(PROMPT): Please restate the lines shown below exactly, every one of them.
(ENTRIES PROVIDED begins)
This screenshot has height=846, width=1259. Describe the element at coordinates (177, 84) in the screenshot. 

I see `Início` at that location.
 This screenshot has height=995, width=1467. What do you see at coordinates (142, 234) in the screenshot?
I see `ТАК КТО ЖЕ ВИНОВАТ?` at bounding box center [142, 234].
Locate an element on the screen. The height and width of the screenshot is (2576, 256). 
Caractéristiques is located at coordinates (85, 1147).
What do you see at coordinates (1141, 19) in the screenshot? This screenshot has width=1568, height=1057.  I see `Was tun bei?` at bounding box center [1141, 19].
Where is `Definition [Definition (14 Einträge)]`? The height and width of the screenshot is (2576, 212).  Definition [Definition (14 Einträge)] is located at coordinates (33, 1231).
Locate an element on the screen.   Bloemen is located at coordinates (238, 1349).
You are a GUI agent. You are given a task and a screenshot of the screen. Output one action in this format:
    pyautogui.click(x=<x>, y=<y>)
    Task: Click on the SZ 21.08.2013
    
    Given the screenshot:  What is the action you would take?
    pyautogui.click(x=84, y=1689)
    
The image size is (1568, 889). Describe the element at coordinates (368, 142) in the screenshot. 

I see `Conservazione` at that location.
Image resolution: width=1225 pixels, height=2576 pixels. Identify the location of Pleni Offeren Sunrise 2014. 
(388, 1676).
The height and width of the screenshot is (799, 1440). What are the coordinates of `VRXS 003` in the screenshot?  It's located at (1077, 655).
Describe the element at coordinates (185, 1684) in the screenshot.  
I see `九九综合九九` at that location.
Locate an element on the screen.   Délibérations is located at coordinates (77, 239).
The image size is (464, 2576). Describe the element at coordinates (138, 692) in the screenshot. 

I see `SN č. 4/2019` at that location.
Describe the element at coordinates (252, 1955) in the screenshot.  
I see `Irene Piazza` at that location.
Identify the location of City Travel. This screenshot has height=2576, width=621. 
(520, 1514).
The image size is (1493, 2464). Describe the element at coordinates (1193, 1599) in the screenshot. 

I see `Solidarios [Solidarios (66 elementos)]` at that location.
(ENTRIES PROVIDED ends)
(EXERCISE RESPONSE):
This screenshot has height=846, width=1259. Describe the element at coordinates (177, 84) in the screenshot. 

I see `Início` at that location.
 This screenshot has height=995, width=1467. What do you see at coordinates (142, 234) in the screenshot?
I see `ТАК КТО ЖЕ ВИНОВАТ?` at bounding box center [142, 234].
Locate an element on the screen. The height and width of the screenshot is (2576, 256). 
Caractéristiques is located at coordinates (85, 1147).
What do you see at coordinates (1141, 19) in the screenshot? This screenshot has width=1568, height=1057.  I see `Was tun bei?` at bounding box center [1141, 19].
Where is `Definition [Definition (14 Einträge)]`? The height and width of the screenshot is (2576, 212).  Definition [Definition (14 Einträge)] is located at coordinates (33, 1231).
Locate an element on the screen.   Bloemen is located at coordinates (238, 1349).
You are a GUI agent. You are given a task and a screenshot of the screen. Output one action in this format:
    pyautogui.click(x=<x>, y=<y>)
    Task: Click on the SZ 21.08.2013
    
    Given the screenshot:  What is the action you would take?
    pyautogui.click(x=84, y=1689)
    
The image size is (1568, 889). Describe the element at coordinates (368, 142) in the screenshot. 

I see `Conservazione` at that location.
Image resolution: width=1225 pixels, height=2576 pixels. Identify the location of Pleni Offeren Sunrise 2014. 
(388, 1676).
The height and width of the screenshot is (799, 1440). What are the coordinates of `VRXS 003` in the screenshot?  It's located at (1077, 655).
Describe the element at coordinates (185, 1684) in the screenshot.  
I see `九九综合九九` at that location.
Locate an element on the screen.   Délibérations is located at coordinates (77, 239).
The image size is (464, 2576). Describe the element at coordinates (138, 692) in the screenshot. 

I see `SN č. 4/2019` at that location.
Describe the element at coordinates (252, 1955) in the screenshot.  
I see `Irene Piazza` at that location.
Identify the location of City Travel. This screenshot has height=2576, width=621. 
(520, 1514).
The image size is (1493, 2464). Describe the element at coordinates (1193, 1599) in the screenshot. 

I see `Solidarios [Solidarios (66 elementos)]` at that location.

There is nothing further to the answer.